You can now access the features of this bundle through the predefined services.
$searchManager = $this->getContainer()->get('revinate_search.search_manager');
$mappingManager = $this->getContainer()->get('revinate_search.mapping_manager');
Basic entity mappings for index and type generation can be annotated as shown in the following example.
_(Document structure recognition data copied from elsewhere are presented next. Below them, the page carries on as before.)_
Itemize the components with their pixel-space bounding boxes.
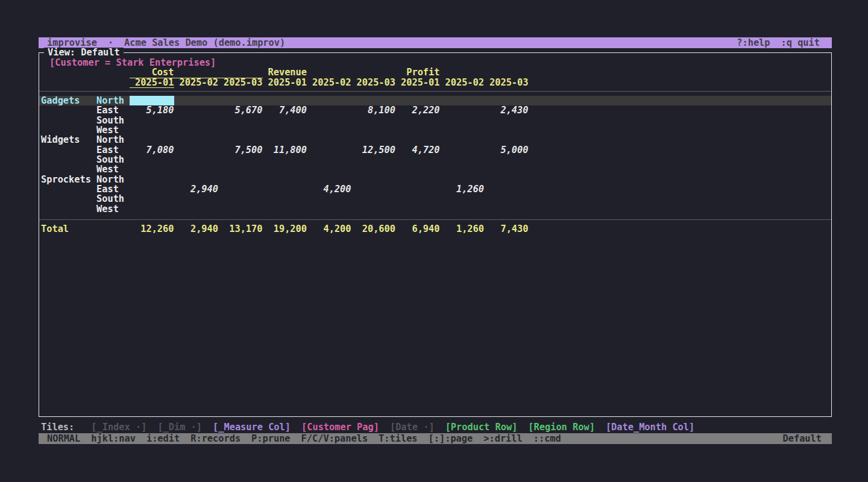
table-cell[interactable] xyxy=(440,96,485,105)
table-cell[interactable]: 5,000 xyxy=(484,145,529,155)
table-cell[interactable] xyxy=(263,116,307,125)
table-cell[interactable]: 8,100 xyxy=(351,105,396,115)
table-cell[interactable] xyxy=(307,194,351,204)
table-cell[interactable]: 12,500 xyxy=(351,145,396,155)
table-cell[interactable] xyxy=(307,135,351,145)
month-header-cell[interactable]: 2025-03 xyxy=(484,78,529,88)
table-cell[interactable] xyxy=(174,164,219,174)
table-cell[interactable] xyxy=(130,125,174,135)
row-label-product[interactable] xyxy=(41,105,96,115)
table-cell[interactable]: 1,260 xyxy=(440,184,485,194)
table-cell[interactable] xyxy=(395,164,440,174)
table-cell[interactable] xyxy=(395,155,440,164)
tile-date[interactable]: [Date ·] xyxy=(390,422,435,433)
tile--measure-col[interactable]: [_Measure Col] xyxy=(213,422,291,433)
table-cell[interactable]: 7,080 xyxy=(130,145,174,155)
table-cell[interactable] xyxy=(307,164,351,174)
table-cell[interactable] xyxy=(174,155,219,164)
table-cell[interactable] xyxy=(174,96,219,105)
row-label-region[interactable]: East xyxy=(96,184,130,194)
table-cell[interactable] xyxy=(307,155,351,164)
table-cell[interactable] xyxy=(440,194,485,204)
table-cell[interactable] xyxy=(263,175,307,184)
table-cell[interactable] xyxy=(263,125,307,135)
table-cell[interactable] xyxy=(440,145,485,155)
row-label-product[interactable] xyxy=(41,155,96,164)
table-cell[interactable] xyxy=(218,194,263,204)
row-label-product[interactable] xyxy=(41,184,96,194)
month-header-cell[interactable]: 2025-01 xyxy=(130,78,174,88)
month-header-cell[interactable]: 2025-03 xyxy=(218,78,263,88)
table-cell[interactable] xyxy=(484,155,529,164)
table-cell[interactable]: 7,500 xyxy=(218,145,263,155)
table-cell[interactable] xyxy=(218,155,263,164)
table-cell[interactable]: 2,940 xyxy=(174,184,219,194)
row-label-region[interactable]: South xyxy=(96,155,130,164)
row-label-product[interactable] xyxy=(41,116,96,125)
table-cell[interactable] xyxy=(218,135,263,145)
table-cell[interactable] xyxy=(218,184,263,194)
table-cell[interactable] xyxy=(218,125,263,135)
table-cell[interactable] xyxy=(484,135,529,145)
table-cell[interactable] xyxy=(307,105,351,115)
table-cell[interactable] xyxy=(307,116,351,125)
table-cell[interactable]: 4,200 xyxy=(307,184,351,194)
table-cell[interactable] xyxy=(395,175,440,184)
tile-customer-pag[interactable]: [Customer Pag] xyxy=(301,422,379,433)
table-cell[interactable] xyxy=(130,204,174,214)
table-cell[interactable]: 5,180 xyxy=(130,105,174,115)
month-header-cell[interactable]: 2025-01 xyxy=(395,78,440,88)
row-label-product[interactable] xyxy=(41,125,96,135)
table-cell[interactable] xyxy=(484,125,529,135)
table-cell[interactable] xyxy=(174,116,219,125)
table-cell[interactable] xyxy=(484,116,529,125)
table-cell[interactable]: 7,400 xyxy=(263,105,307,115)
month-header-cell[interactable]: 2025-02 xyxy=(174,78,219,88)
table-cell[interactable] xyxy=(218,204,263,214)
row-label-region[interactable]: West xyxy=(96,164,130,174)
table-cell[interactable] xyxy=(307,125,351,135)
row-label-product[interactable]: Gadgets xyxy=(41,96,96,105)
table-cell[interactable] xyxy=(484,96,529,105)
table-cell[interactable]: 2,430 xyxy=(484,105,529,115)
table-cell[interactable] xyxy=(307,175,351,184)
table-cell[interactable] xyxy=(395,194,440,204)
table-cell[interactable] xyxy=(130,116,174,125)
table-cell[interactable] xyxy=(351,164,396,174)
table-cell[interactable] xyxy=(263,155,307,164)
table-cell[interactable] xyxy=(174,135,219,145)
table-cell[interactable] xyxy=(440,155,485,164)
table-cell[interactable] xyxy=(263,194,307,204)
table-cell[interactable] xyxy=(395,204,440,214)
month-header-cell[interactable]: 2025-02 xyxy=(307,78,351,88)
table-cell[interactable] xyxy=(174,194,219,204)
tile--dim[interactable]: [_Dim ·] xyxy=(157,422,202,433)
table-cell[interactable] xyxy=(130,164,174,174)
row-label-product[interactable] xyxy=(41,194,96,204)
table-cell[interactable] xyxy=(263,164,307,174)
table-cell[interactable] xyxy=(351,155,396,164)
cursor-cell[interactable] xyxy=(130,96,174,105)
row-label-product[interactable] xyxy=(41,204,96,214)
table-cell[interactable] xyxy=(174,175,219,184)
row-label-region[interactable]: West xyxy=(96,125,130,135)
month-header-cell[interactable]: 2025-03 xyxy=(351,78,396,88)
filter-chip[interactable]: [Customer = Stark Enterprises] xyxy=(49,57,216,68)
table-cell[interactable] xyxy=(351,204,396,214)
table-cell[interactable] xyxy=(130,135,174,145)
table-cell[interactable] xyxy=(307,96,351,105)
table-cell[interactable]: 4,720 xyxy=(395,145,440,155)
row-label-product[interactable] xyxy=(41,164,96,174)
row-label-product[interactable]: Sprockets xyxy=(41,175,96,184)
row-label-region[interactable]: East xyxy=(96,105,130,115)
table-cell[interactable] xyxy=(130,155,174,164)
table-cell[interactable] xyxy=(130,184,174,194)
month-header-cell[interactable]: 2025-02 xyxy=(440,78,485,88)
tile--index[interactable]: [_Index ·] xyxy=(91,422,146,433)
row-label-region[interactable]: West xyxy=(96,204,130,214)
table-cell[interactable] xyxy=(440,164,485,174)
table-cell[interactable] xyxy=(218,96,263,105)
table-cell[interactable] xyxy=(395,116,440,125)
table-cell[interactable] xyxy=(395,125,440,135)
table-cell[interactable] xyxy=(263,135,307,145)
Mappings can be rendered into a format suitable for automatically generating indexes and templates.
<?php
namespace Revinate\SharedBundle\Elasticsearch\Entity;
use Revinate\SearchBundle\Lib\Search\Mapping\Annotations\ElasticField;
use Revinate\SearchBundle\Lib\Search\Mapping\Annotations\ElasticSearchable;
use Revinate\SearchBundle\Lib\Search\Mapping\Annotations\Id;
use Revinate\SearchBundle\Lib\Search\Mapping\Annotations\TimeSeriesField;
/**
* @ElasticSearchable(
* index="index_name",
* type="index_type",
* timeSeriesScale="monthly",
* dynamic="strict",
* parent="parent_type"
* numberOfShards=4,
* numberOfReplicas=1
* )
*/
class Post extends \Revinate\SearchBundle\Lib\Search\BaseElasticsearchEntity {
const INDEX_TYPE = 'index_type';
/**
* The id field used by this index type
* @Id
* @ElasticField(type="string", index="not_analyzed")
*/
protected $id;
/**
* An integer field
* @ElasticField(type="integer")
*/
protected $views;
/**
* A string field without an analyzer
* @ElasticField(type="string", index="not_analyzed")
*/
protected $title;
/**
* A date field, also used for the time series indexing
* @ElasticField(type="date", format="dateOptionalTime")
* @TimeSeriesField
*/
protected $date;
/**
* A dynamic object, with some predefined mappings
* @ElasticField(type="object", dynamic=true, properties={
* @ElasticField(name="userId", type="integer"),
* @ElasticField(name="type", type="string", index="not_analyzed")
* })
*/
protected $source;
/**
* A nested object, with some predefined mappings
* @ElasticField(type="nested", dynamic=true, properties={
* @ElasticField(name="userId", type="integer"),
* @ElasticField(name="type", type="string", index="not_analyzed")
* })
*/
protected $metadata;
}
As you can see the @ElasticField
can be nested.
Use the mapping manager to manage all the mappings and templates related to your entities.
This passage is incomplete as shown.